- [What you need to do]
Word for word, the data below must be repeated in full; no picture is to be included.

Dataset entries
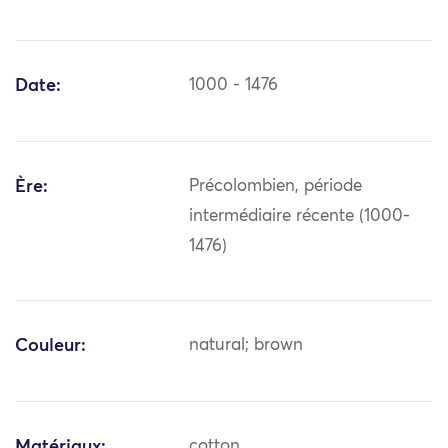
Date:
1000 - 1476
Ère:
Précolombien, période
intermédiaire récente (1000-
1476)
Couleur:
natural; brown
Matériaux:
cotton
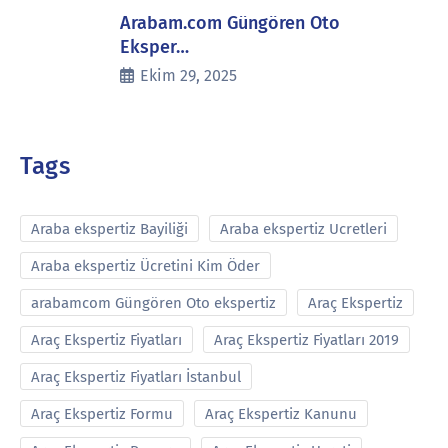
Arabam.com Güngören Oto
Eksper…
Ekim 29, 2025
Tags
Araba ekspertiz Bayiliği
Araba ekspertiz Ucretleri
Araba ekspertiz Ücretini Kim Öder
arabamcom Güngören Oto ekspertiz
Araç Ekspertiz
Araç Ekspertiz Fiyatları
Araç Ekspertiz Fiyatları 2019
Araç Ekspertiz Fiyatları İstanbul
Araç Ekspertiz Formu
Araç Ekspertiz Kanunu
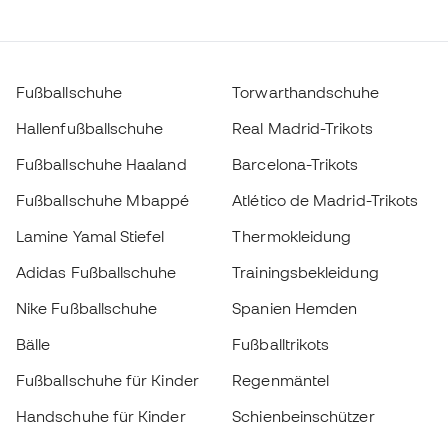
Fußballschuhe
Torwarthandschuhe
Hallenfußballschuhe
Real Madrid-Trikots
Fußballschuhe Haaland
Barcelona-Trikots
Fußballschuhe Mbappé
Atlético de Madrid-Trikots
Lamine Yamal Stiefel
Thermokleidung
Adidas Fußballschuhe
Trainingsbekleidung
Nike Fußballschuhe
Spanien Hemden
Bälle
Fußballtrikots
Fußballschuhe für Kinder
Regenmäntel
Handschuhe für Kinder
Schienbeinschützer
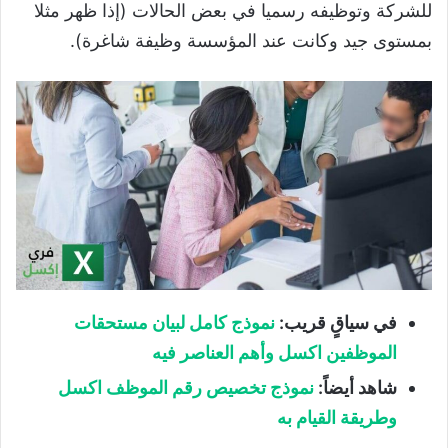
للشركة وتوظيفه رسميا في بعض الحالات (إذا ظهر مثلا
بمستوى جيد وكانت عند المؤسسة وظيفة شاغرة).
في سياقٍ قريب:
نموذج كامل لبيان مستحقات
الموظفين اكسل وأهم العناصر فيه
شاهد أيضاً:
نموذج تخصيص رقم الموظف اكسل
وطريقة القيام به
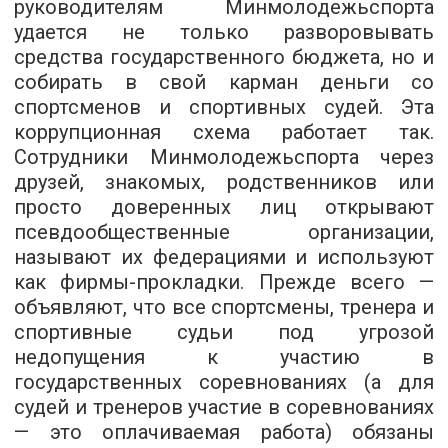
руководителям Минмолодежьспорта
удается не только разворовывать
средства государственного бюджета, но и
собирать в свой карман деньги со
спортсменов и спортивных судей. Эта
коррупционная схема работает так.
Сотрудники Минмолодежьспорта через
друзей, знакомых, родственников или
просто доверенных лиц открывают
псевдообщественные организации,
называют их федерациями и используют
как фирмы-прокладки. Прежде всего —
объявляют, что все спортсмены, тренера и
спортивные судьи под угрозой
недопущения к участию в
государственных соревнованиях (а для
судей и тренеров участие в соревнованиях
— это оплачиваемая работа) обязаны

- [Solution for this task]
Date:
1000 - 1476
Ère:
Précolombien, période
intermédiaire récente (1000-
1476)
Couleur:
natural; brown
Matériaux:
cotton
Arabam.com Güngören Oto
Eksper…
Ekim 29, 2025
Tags
Araba ekspertiz Bayiliği
Araba ekspertiz Ucretleri
Araba ekspertiz Ücretini Kim Öder
arabamcom Güngören Oto ekspertiz
Araç Ekspertiz
Araç Ekspertiz Fiyatları
Araç Ekspertiz Fiyatları 2019
Araç Ekspertiz Fiyatları İstanbul
Araç Ekspertiz Formu
Araç Ekspertiz Kanunu
Fußballschuhe
Torwarthandschuhe
Hallenfußballschuhe
Real Madrid-Trikots
Fußballschuhe Haaland
Barcelona-Trikots
Fußballschuhe Mbappé
Atlético de Madrid-Trikots
Lamine Yamal Stiefel
Thermokleidung
Adidas Fußballschuhe
Trainingsbekleidung
Nike Fußballschuhe
Spanien Hemden
Bälle
Fußballtrikots
Fußballschuhe für Kinder
Regenmäntel
Handschuhe für Kinder
Schienbeinschützer
للشركة وتوظيفه رسميا في بعض الحالات (إذا ظهر مثلا
بمستوى جيد وكانت عند المؤسسة وظيفة شاغرة).
في سياقٍ قريب:
نموذج كامل لبيان مستحقات
الموظفين اكسل وأهم العناصر فيه
شاهد أيضاً:
نموذج تخصيص رقم الموظف اكسل
وطريقة القيام به
руководителям Минмолодежьспорта
удается не только разворовывать
средства государственного бюджета, но и
собирать в свой карман деньги со
спортсменов и спортивных судей. Эта
коррупционная схема работает так.
Сотрудники Минмолодежьспорта через
друзей, знакомых, родственников или
просто доверенных лиц открывают
псевдообщественные организации,
называют их федерациями и используют
как фирмы-прокладки. Прежде всего —
объявляют, что все спортсмены, тренера и
спортивные судьи под угрозой
недопущения к участию в
государственных соревнованиях (а для
судей и тренеров участие в соревнованиях
— это оплачиваемая работа) обязаны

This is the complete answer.